**Exercise objective:** An exact copy of the data is required. No picture may appear in it.

[Dataset excerpts]
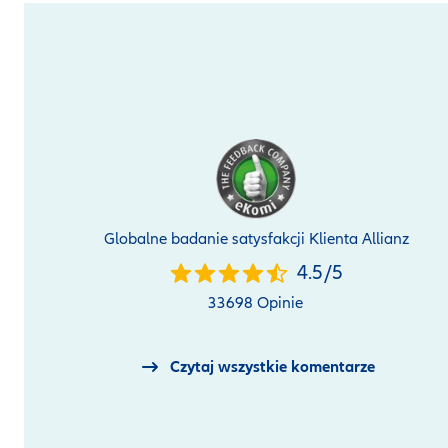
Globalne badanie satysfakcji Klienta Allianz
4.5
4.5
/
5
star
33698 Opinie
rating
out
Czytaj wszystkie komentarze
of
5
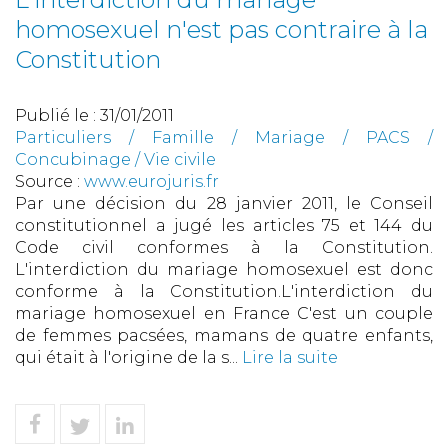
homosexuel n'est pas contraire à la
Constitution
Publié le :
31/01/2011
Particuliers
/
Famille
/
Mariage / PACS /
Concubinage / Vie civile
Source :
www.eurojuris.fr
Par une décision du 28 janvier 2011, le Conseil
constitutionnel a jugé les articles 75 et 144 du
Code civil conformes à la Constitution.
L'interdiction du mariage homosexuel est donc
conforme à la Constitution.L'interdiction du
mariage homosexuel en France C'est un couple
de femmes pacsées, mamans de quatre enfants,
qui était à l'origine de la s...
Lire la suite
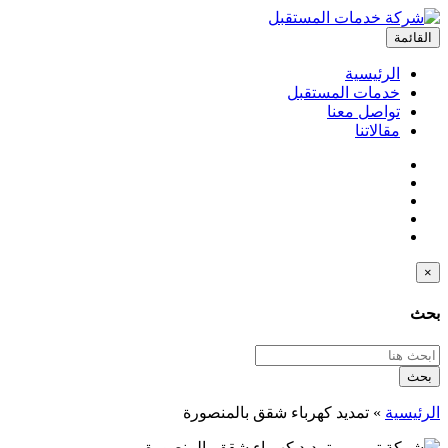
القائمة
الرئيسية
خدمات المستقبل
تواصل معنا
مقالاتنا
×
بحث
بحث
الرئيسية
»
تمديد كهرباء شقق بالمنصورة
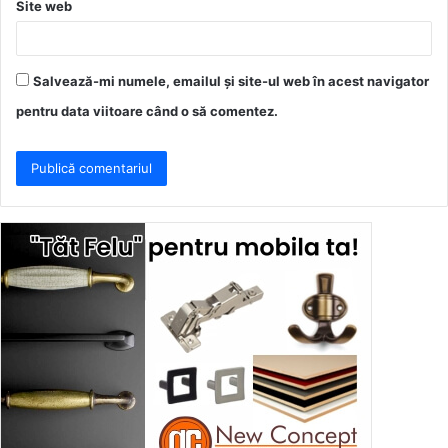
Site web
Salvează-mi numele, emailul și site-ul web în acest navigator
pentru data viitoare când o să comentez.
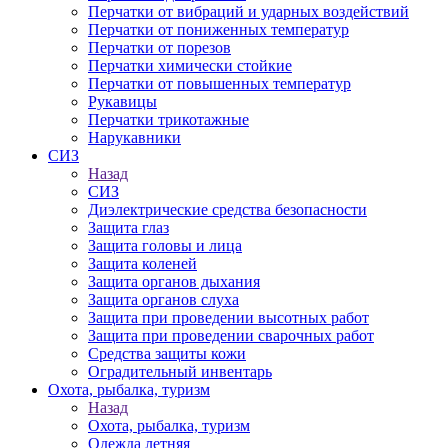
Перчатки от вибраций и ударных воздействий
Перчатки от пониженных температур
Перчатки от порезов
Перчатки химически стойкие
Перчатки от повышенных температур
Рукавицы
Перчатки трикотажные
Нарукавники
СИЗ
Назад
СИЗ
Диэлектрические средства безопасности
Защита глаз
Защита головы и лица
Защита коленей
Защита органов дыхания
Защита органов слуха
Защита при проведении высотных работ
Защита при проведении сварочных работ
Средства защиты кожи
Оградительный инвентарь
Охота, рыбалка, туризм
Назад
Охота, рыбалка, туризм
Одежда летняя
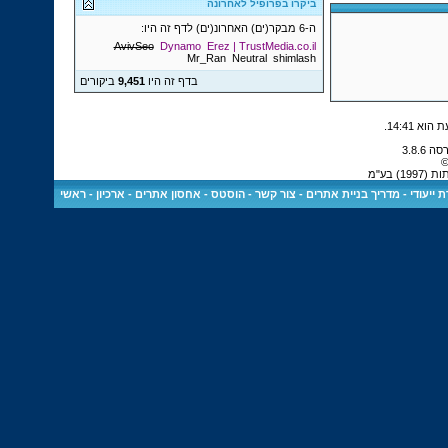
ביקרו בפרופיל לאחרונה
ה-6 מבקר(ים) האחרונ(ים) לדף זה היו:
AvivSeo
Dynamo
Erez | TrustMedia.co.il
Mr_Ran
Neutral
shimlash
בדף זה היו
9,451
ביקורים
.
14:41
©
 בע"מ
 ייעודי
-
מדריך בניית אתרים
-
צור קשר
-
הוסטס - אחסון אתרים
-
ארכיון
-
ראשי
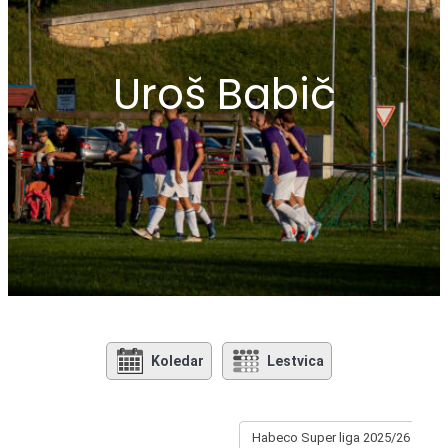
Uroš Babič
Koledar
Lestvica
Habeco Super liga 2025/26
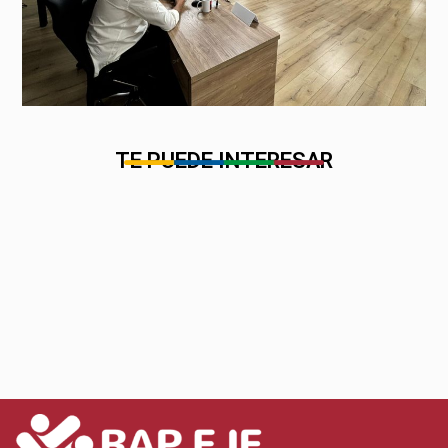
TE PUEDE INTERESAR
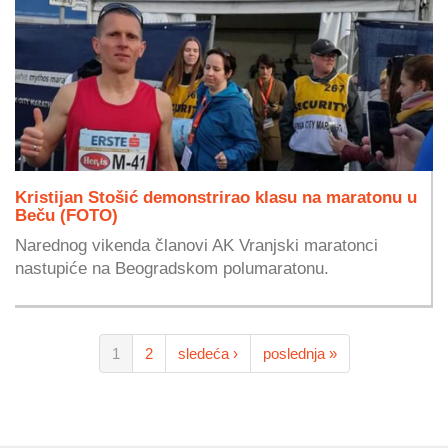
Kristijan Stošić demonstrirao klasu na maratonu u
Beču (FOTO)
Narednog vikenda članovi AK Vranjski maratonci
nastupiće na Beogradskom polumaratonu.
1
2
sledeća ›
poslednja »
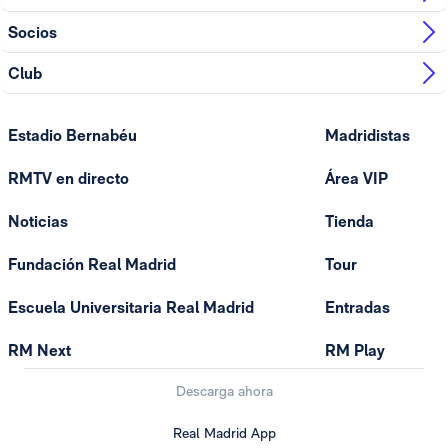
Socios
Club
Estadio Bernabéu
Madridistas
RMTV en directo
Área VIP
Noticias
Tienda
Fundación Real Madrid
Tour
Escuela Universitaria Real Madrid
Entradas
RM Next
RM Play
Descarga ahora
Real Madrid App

**Answer below:**
Globalne badanie satysfakcji Klienta Allianz
4.5
4.5
/
5
star
33698 Opinie
rating
out
Czytaj wszystkie komentarze
of
5
homosexuel n'est pas contraire à la
Constitution
Publié le :
31/01/2011
Particuliers
/
Famille
/
Mariage / PACS /
Concubinage / Vie civile
Source :
www.eurojuris.fr
Par une décision du 28 janvier 2011, le Conseil
constitutionnel a jugé les articles 75 et 144 du
Code civil conformes à la Constitution.
L'interdiction du mariage homosexuel est donc
conforme à la Constitution.L'interdiction du
mariage homosexuel en France C'est un couple
de femmes pacsées, mamans de quatre enfants,
qui était à l'origine de la s...
Lire la suite
القائمة
الرئيسية
خدمات المستقبل
تواصل معنا
مقالاتنا
×
بحث
بحث
الرئيسية
»
تمديد كهرباء شقق بالمنصورة
Site web
Salvează-mi numele, emailul și site-ul web în acest navigator
pentru data viitoare când o să comentez.
Перчатки от вибраций и ударных воздействий
Перчатки от пониженных температур
Перчатки от порезов
Перчатки химически стойкие
Перчатки от повышенных температур
Рукавицы
Перчатки трикотажные
Нарукавники
СИЗ
Назад
СИЗ
Диэлектрические средства безопасности
Защита глаз
Защита головы и лица
Защита коленей
Защита органов дыхания
Защита органов слуха
Защита при проведении высотных работ
Защита при проведении сварочных работ
Средства защиты кожи
Оградительный инвентарь
Охота, рыбалка, туризм
Назад
Охота, рыбалка, туризм
Одежда летняя
ביקרו בפרופיל לאחרונה
ה-6 מבקר(ים) האחרונ(ים) לדף זה היו:
AvivSeo
Dynamo
Erez | TrustMedia.co.il
Mr_Ran
Neutral
shimlash
בדף זה היו
9,451
ביקורים
.
14:41
©
 בע"מ
 ייעודי
-
מדריך בניית אתרים
-
צור קשר
-
הוסטס - אחסון אתרים
-
ארכיון
-
ראשי
Uroš Babič
Koledar
Lestvica
Habeco Super liga 2025/26
TE PUEDE INTERESAR
Kristijan Stošić demonstrirao klasu na maratonu u
Beču (FOTO)
Narednog vikenda članovi AK Vranjski maratonci
nastupiće na Beogradskom polumaratonu.
1
2
sledeća ›
poslednja »
Socios
Club
Estadio Bernabéu
Madridistas
RMTV en directo
Área VIP
Noticias
Tienda
Fundación Real Madrid
Tour
Escuela Universitaria Real Madrid
Entradas
RM Next
RM Play
Descarga ahora
Real Madrid App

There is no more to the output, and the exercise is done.